Alle Maßnahmen werden hinsichtlich verschiedener Zielkriterien wie z.B. Emissionen, Erreichbarkeit, Flächengerechtigkeit, Zeit und Kosten in einer übersichtlichen Matrix bewertet.
Insgesamt denken wir, dass mit den Maßnahmensteckbriefen eine gute Grundlage geschaffen wurde, um konkrete Maßnahmen auszuarbeiten.
Der NUMP ist ein wichtiger Schritt in Richtung einer echten Verkehrswende. Die klare Fokussierung auf Fuß- und Radverkehr sowie die gerechtere Aufteilung des öffentlichen Raums sind entscheidende Maßnahmen, um Lüneburg umweltfreundlicher und lebenswerter zu machen. Besonders die Konzepte zur Verkehrsberuhigung, wie Superblocks, könnten dazu beitragen, dass Lüneburg zu einem Vorreiter für nachhaltige Stadtplanung wird.

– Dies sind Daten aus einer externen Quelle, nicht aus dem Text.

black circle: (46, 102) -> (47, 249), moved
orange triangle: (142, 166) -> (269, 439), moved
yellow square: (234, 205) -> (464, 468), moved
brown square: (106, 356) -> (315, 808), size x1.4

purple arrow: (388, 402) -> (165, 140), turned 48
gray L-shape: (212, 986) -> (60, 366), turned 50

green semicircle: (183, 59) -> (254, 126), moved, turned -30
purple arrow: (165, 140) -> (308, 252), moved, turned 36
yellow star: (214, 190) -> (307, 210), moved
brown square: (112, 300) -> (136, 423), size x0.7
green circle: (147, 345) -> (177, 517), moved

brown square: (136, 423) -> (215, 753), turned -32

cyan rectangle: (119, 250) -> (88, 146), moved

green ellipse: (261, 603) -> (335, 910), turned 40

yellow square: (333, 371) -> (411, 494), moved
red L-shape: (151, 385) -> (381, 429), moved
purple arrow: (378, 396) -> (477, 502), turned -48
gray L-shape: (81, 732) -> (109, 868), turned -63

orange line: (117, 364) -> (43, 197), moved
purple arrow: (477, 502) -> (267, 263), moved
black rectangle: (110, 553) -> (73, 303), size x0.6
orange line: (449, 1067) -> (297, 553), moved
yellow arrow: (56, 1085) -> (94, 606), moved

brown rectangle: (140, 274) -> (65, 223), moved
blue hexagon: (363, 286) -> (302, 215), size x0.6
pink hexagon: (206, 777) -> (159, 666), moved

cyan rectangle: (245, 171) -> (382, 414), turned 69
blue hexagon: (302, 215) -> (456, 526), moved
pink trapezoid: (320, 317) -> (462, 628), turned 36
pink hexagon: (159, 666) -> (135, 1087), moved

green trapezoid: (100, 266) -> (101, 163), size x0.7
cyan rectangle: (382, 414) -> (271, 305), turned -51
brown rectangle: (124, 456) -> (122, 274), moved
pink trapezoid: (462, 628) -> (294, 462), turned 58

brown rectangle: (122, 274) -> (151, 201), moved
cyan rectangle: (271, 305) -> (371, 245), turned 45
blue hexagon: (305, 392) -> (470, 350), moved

Jedoch ist es wichtig zu betonen, dass viele der vorgeschlagenen Maßnahmen weiterhin einen politischen Beschluss erfordern – und hier liegt die Herausforderung. Insbesondere die SPD und CDU in Lüneburg haben in der Vergangenheit immer wieder Vorstöße in Richtung Verkehrswende blockiert oder abgeschwächt. Selbst wenn der NUMP die Ratssitzung am 28.11.2024 übersteht ist daher fraglich, ob die Pläne umgesetzt werden. Diese politische Blockadehaltung steht den drängenden Bedürfnissen nach einer klimagerechten Mobilität und einer gerechteren Flächennutzung entgegen.
Die Förderung der Elektromobilität ist zwar ein wichtiger Zwischenschritt, doch es sollte nicht das Endziel sein, den bestehenden Autoverkehr lediglich zu elektrifizieren. Eine echte Verkehrswende bedeutet, den Autoverkehr insgesamt zu reduzieren und nachhaltige Alternativen wie den ÖPNV und Radverkehr massiv zu stärken.
Insgesamt bietet der NUMP eine solide Grundlage für eine klimafreundliche Zukunft, doch die Umsetzung hängt nun vom politischen Willen ab.
Wir hätten uns deutlich engagiertere NUMP-Maßnahmen gewünscht. Aber demokratische Entscheidungen sind nun mal oft nur Kompromisse. Dies sollten auch die drei Parteien ehrlich anerkennen.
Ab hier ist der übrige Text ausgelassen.